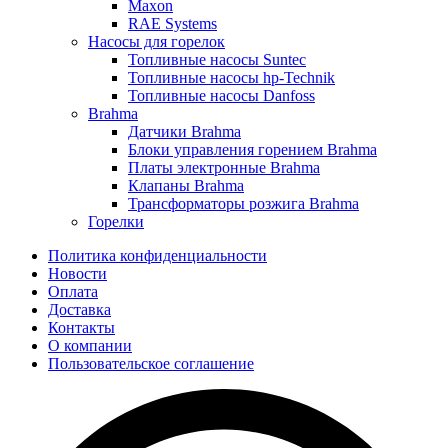
Maxon
RAE Systems
Насосы для горелок
Топливные насосы Suntec
Топливные насосы hp-Technik
Топливные насосы Danfoss
Brahma
Датчики Brahma
Блоки управления горением Brahma
Платы электронные Brahma
Клапаны Brahma
Трансформаторы розжига Brahma
Горелки
Политика конфиденциальности
Новости
Оплата
Доставка
Контакты
О компании
Пользовательское соглашение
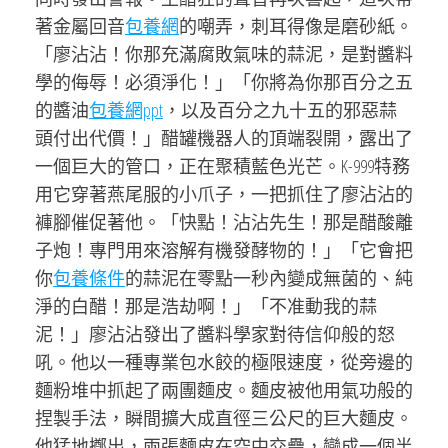
著金屬回音
包養網
的嘲弄，刺耳得像是磨砂紙。
「廖沾沾！你那充滿腐敗氣味的蒜泥，是對醬料
學的侮辱！必須淨化！」「你將為你那百分之五
的醬油
包養網ppt
，以及百分之九十五的邪惡蒜
頭付出代價！」醋罐機器人的頂端裂開，露出了
一個巨大的管口，正在聚積藍色光芒。K-999特務
用它穿著燕尾服的小爪子，一把抓住了廖沾沾的
褲腳催促著他。「快點！沾沾先生！那是醋酸離
子炮！專門用來溶解有機發酵物的！」「它會把
你
包養條件
的蒜泥在零點一秒內變成無菌的、純
淨的白醋！那是浩劫啊！」「不准動我的蒜
泥！」廖沾沾發出了醬料學家對待信仰般的怒
吼。他以一種專業包水餃的極限速度，從旁邊的
麵粉堆中抓起了兩團麵皮。麵皮被他用氣功般的
捏製手法，瞬間擴大成直徑三公尺的巨大麵皮。
他猛地擲出，兩張麵皮在空中交疊，變成一個半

------------------------------------------------

◆ TASK DETAILS: Leave the pictures out, then print every entry exactly as it reads.

◆ RESPONSE TO THE TASK:
Maxon
RAE Systems
Насосы для горелок
Топливные насосы Suntec
Топливные насосы hp-Technik
Топливные насосы Danfoss
Brahma
Датчики Brahma
Блоки управления горением Brahma
Платы электронные Brahma
Клапаны Brahma
Трансформаторы розжига Brahma
Горелки
Политика конфиденциальности
Новости
Оплата
Доставка
Контакты
О компании
Пользовательское соглашение
著金屬回音
包養網
的嘲弄，刺耳得像是磨砂紙。
「廖沾沾！你那充滿腐敗氣味的蒜泥，是對醬料
學的侮辱！必須淨化！」「你將為你那百分之五
的醬油
包養網ppt
，以及百分之九十五的邪惡蒜
頭付出代價！」醋罐機器人的頂端裂開，露出了
一個巨大的管口，正在聚積藍色光芒。K-999特務
用它穿著燕尾服的小爪子，一把抓住了廖沾沾的
褲腳催促著他。「快點！沾沾先生！那是醋酸離
子炮！專門用來溶解有機發酵物的！」「它會把
你
包養條件
的蒜泥在零點一秒內變成無菌的、純
淨的白醋！那是浩劫啊！」「不准動我的蒜
泥！」廖沾沾發出了醬料學家對待信仰般的怒
吼。他以一種專業包水餃的極限速度，從旁邊的
麵粉堆中抓起了兩團麵皮。麵皮被他用氣功般的
捏製手法，瞬間擴大成直徑三公尺的巨大麵皮。
他猛地擲出，兩張麵皮在空中交疊，變成一個半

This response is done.